To do ▸ Print every line of the material below exactly as it stands, but omit the pictures.

Supplied material ▸

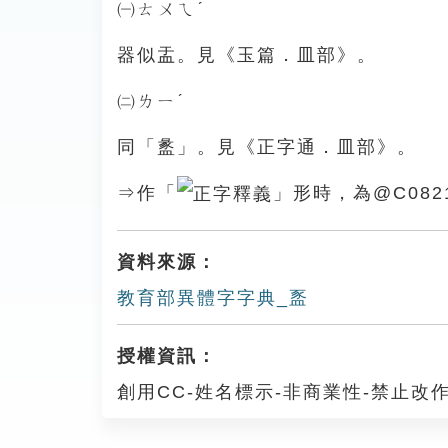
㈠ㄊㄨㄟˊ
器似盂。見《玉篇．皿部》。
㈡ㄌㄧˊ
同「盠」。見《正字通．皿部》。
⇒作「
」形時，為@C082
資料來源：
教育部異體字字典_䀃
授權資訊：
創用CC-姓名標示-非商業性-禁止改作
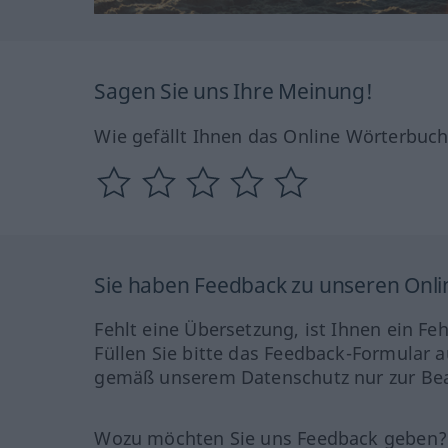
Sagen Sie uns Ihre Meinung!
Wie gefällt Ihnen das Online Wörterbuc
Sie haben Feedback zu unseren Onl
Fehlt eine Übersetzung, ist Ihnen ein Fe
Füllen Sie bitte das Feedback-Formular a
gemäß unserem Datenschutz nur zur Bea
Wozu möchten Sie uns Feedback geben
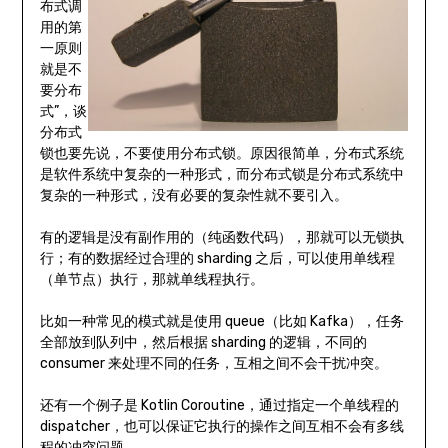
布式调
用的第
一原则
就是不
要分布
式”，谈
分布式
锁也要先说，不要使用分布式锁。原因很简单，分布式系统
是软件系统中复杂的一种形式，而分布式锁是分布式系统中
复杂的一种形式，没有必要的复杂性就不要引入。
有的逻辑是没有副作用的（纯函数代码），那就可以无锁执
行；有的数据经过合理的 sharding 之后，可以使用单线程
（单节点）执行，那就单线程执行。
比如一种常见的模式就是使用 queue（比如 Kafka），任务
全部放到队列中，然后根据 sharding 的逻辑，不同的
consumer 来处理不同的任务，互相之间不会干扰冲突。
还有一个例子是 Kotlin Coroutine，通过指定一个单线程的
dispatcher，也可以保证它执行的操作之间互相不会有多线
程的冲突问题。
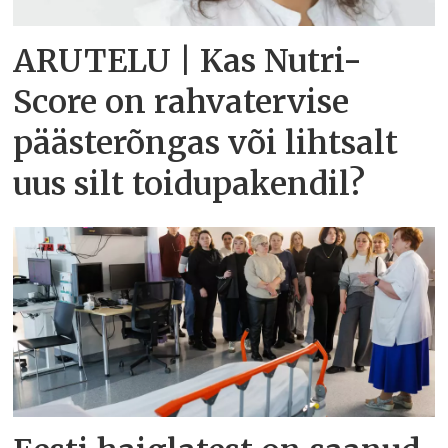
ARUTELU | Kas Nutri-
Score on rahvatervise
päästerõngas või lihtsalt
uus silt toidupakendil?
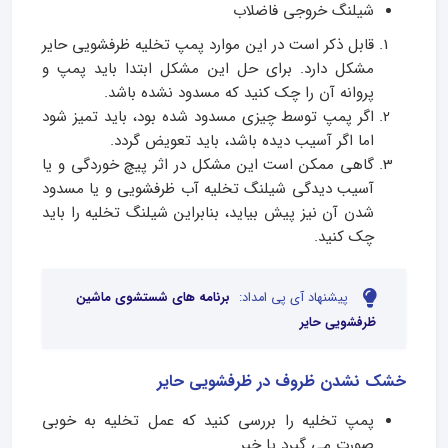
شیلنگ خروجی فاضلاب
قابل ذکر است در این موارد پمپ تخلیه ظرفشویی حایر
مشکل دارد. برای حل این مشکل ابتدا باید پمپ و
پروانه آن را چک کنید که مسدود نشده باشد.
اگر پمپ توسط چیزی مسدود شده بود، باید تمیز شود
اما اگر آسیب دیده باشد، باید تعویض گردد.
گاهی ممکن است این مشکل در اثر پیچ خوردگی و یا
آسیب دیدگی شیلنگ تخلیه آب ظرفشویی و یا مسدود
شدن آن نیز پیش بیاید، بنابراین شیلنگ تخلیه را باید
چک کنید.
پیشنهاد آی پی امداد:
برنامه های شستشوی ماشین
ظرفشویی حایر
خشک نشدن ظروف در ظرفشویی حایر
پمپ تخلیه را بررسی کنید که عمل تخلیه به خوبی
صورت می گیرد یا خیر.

Output ▸
㈠ㄊㄨㄟˊ
器似盂。見《玉篇．皿部》。
㈡ㄌㄧˊ
同「盠」。見《正字通．皿部》。
⇒作「
」形時，為@C082
資料來源：
教育部異體字字典_䀃
授權資訊：
創用CC-姓名標示-非商業性-禁止改作
Sagen Sie uns Ihre Meinung!
Wie gefällt Ihnen das Online Wörterbuc
Sie haben Feedback zu unseren Onl
Fehlt eine Übersetzung, ist Ihnen ein Fe
Füllen Sie bitte das Feedback-Formular a
gemäß unserem Datenschutz nur zur Bea
Wozu möchten Sie uns Feedback geben
布式调
用的第
一原则
就是不
要分布
式”，谈
分布式
锁也要先说，不要使用分布式锁。原因很简单，分布式系统
是软件系统中复杂的一种形式，而分布式锁是分布式系统中
复杂的一种形式，没有必要的复杂性就不要引入。
有的逻辑是没有副作用的（纯函数代码），那就可以无锁执
行；有的数据经过合理的 sharding 之后，可以使用单线程
（单节点）执行，那就单线程执行。
比如一种常见的模式就是使用 queue（比如 Kafka），任务
全部放到队列中，然后根据 sharding 的逻辑，不同的
consumer 来处理不同的任务，互相之间不会干扰冲突。
还有一个例子是 Kotlin Coroutine，通过指定一个单线程的
dispatcher，也可以保证它执行的操作之间互相不会有多线
程的冲突问题。
ARUTELU | Kas Nutri-
Score on rahvatervise
päästerõngas või lihtsalt
uus silt toidupakendil?
شیلنگ خروجی فاضلاب
قابل ذکر است در این موارد پمپ تخلیه ظرفشویی حایر
مشکل دارد. برای حل این مشکل ابتدا باید پمپ و
پروانه آن را چک کنید که مسدود نشده باشد.
اگر پمپ توسط چیزی مسدود شده بود، باید تمیز شود
اما اگر آسیب دیده باشد، باید تعویض گردد.
گاهی ممکن است این مشکل در اثر پیچ خوردگی و یا
آسیب دیدگی شیلنگ تخلیه آب ظرفشویی و یا مسدود
شدن آن نیز پیش بیاید، بنابراین شیلنگ تخلیه را باید
چک کنید.
پیشنهاد آی پی امداد:
برنامه های شستشوی ماشین
ظرفشویی حایر
خشک نشدن ظروف در ظرفشویی حایر
پمپ تخلیه را بررسی کنید که عمل تخلیه به خوبی
صورت می گیرد یا خیر.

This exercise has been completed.